Dataset entries
----

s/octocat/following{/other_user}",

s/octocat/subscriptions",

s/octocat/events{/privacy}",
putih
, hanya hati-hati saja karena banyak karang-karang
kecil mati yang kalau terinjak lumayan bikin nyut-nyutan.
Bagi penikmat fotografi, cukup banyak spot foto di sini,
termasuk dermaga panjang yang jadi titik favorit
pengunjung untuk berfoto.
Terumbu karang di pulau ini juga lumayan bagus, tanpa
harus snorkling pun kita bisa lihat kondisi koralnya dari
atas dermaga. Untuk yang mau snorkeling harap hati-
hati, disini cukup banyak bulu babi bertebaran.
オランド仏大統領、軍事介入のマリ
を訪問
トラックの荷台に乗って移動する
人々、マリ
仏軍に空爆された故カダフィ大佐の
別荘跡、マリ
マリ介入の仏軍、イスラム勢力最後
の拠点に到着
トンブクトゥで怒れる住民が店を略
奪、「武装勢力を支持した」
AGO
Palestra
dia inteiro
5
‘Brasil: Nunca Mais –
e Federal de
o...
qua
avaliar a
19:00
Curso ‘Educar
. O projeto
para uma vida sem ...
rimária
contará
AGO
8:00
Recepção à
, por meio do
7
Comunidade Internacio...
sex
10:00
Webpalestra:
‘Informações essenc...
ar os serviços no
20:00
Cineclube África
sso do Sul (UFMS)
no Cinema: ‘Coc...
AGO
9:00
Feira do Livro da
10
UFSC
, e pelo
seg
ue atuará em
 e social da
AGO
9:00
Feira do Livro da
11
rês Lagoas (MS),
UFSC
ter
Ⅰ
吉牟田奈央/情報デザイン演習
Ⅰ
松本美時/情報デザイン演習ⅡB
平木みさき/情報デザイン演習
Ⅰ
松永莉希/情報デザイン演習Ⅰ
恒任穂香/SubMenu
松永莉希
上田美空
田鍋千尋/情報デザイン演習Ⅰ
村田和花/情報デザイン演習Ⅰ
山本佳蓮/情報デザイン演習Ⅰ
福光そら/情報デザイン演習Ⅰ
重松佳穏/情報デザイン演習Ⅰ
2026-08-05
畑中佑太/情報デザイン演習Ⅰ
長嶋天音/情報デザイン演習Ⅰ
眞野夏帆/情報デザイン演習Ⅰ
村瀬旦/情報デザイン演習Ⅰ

----

» Exercise brief
Working through the entries above, copy every line in which "hati" is found.

» Answer area
, hanya hati-hati saja karena banyak karang-karang
atas dermaga. Untuk yang mau snorkeling harap hati-
hati, disini cukup banyak bulu babi bertebaran.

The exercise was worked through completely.